Data in this exercise:
----------------

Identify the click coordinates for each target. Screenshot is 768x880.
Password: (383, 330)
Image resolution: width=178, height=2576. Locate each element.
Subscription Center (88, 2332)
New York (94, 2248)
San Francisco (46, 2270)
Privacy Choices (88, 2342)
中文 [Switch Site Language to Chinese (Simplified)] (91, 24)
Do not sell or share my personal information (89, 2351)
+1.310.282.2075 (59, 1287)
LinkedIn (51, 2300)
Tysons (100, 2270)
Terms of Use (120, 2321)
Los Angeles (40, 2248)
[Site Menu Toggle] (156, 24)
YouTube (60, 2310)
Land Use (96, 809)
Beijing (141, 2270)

----------------

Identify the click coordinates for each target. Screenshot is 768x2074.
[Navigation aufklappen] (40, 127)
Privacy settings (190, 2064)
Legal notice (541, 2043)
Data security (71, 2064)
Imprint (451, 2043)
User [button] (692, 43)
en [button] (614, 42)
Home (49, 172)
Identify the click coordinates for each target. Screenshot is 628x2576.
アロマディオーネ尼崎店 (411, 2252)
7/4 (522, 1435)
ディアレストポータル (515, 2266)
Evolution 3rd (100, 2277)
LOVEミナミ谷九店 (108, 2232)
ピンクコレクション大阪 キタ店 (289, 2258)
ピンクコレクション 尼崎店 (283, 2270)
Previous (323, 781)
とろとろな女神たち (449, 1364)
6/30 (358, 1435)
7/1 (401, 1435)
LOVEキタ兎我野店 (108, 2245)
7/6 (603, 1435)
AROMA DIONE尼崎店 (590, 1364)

----------------

How to complete this task:
Lines containing the word "Screenshot" are to be pulled from the records and copied.

Written answer:
Identify the click coordinates for each target. Screenshot is 768x880.
Identify the click coordinates for each target. Screenshot is 768x2074.
Identify the click coordinates for each target. Screenshot is 628x2576.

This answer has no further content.